[REQUIRED WORK]
Nothing is needed except the lines below that run from the one with "aan de muur" through the one with "brailleshop@braille.be", repeated exactly.

Stored data entries:

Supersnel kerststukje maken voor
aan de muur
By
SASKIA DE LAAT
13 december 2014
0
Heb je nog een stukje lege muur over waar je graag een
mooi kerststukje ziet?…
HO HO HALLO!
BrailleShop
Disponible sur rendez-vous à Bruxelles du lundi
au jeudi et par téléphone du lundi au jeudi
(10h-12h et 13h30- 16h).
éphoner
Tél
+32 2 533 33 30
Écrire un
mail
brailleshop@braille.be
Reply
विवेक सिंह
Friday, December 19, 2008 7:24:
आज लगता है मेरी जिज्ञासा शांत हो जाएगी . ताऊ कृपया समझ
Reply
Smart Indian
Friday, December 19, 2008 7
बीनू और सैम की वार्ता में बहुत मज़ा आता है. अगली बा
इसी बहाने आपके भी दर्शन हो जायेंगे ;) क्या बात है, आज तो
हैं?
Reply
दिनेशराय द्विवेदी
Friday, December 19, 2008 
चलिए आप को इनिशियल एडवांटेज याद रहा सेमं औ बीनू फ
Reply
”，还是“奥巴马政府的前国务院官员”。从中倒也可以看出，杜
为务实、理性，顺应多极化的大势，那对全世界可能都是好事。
--
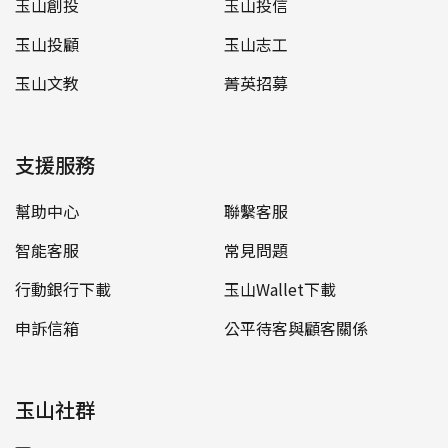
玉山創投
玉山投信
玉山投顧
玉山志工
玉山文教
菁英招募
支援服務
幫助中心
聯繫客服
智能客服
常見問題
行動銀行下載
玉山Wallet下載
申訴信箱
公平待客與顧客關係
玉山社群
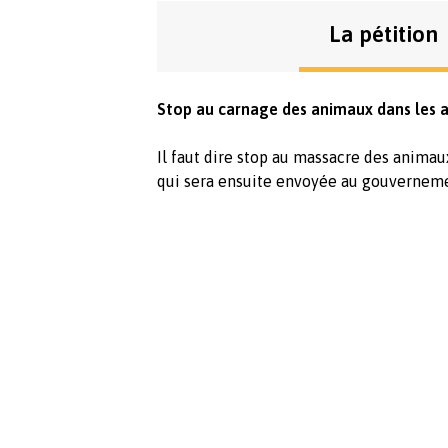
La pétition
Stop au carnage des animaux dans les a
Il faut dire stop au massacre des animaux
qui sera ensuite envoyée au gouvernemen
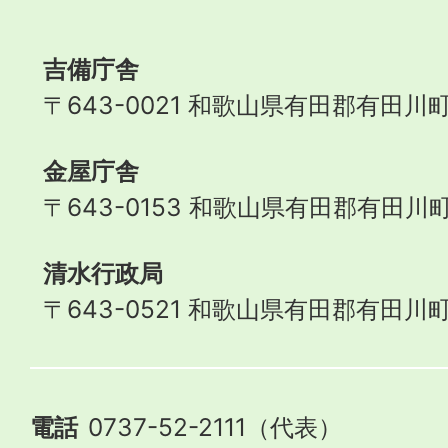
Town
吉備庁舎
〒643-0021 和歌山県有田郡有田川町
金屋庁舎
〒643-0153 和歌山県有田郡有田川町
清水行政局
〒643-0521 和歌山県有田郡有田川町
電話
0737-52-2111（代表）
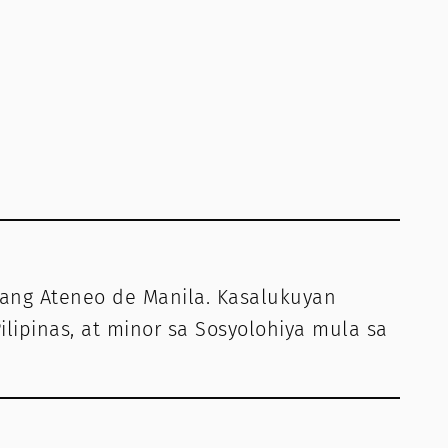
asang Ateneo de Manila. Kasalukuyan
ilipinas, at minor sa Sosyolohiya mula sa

[ANSWER BOX]
aan de muur
By
SASKIA DE LAAT
13 december 2014
0
Heb je nog een stukje lege muur over waar je graag een
mooi kerststukje ziet?…
HO HO HALLO!
BrailleShop
Disponible sur rendez-vous à Bruxelles du lundi
au jeudi et par téléphone du lundi au jeudi
(10h-12h et 13h30- 16h).
éphoner
Tél
+32 2 533 33 30
Écrire un
mail
brailleshop@braille.be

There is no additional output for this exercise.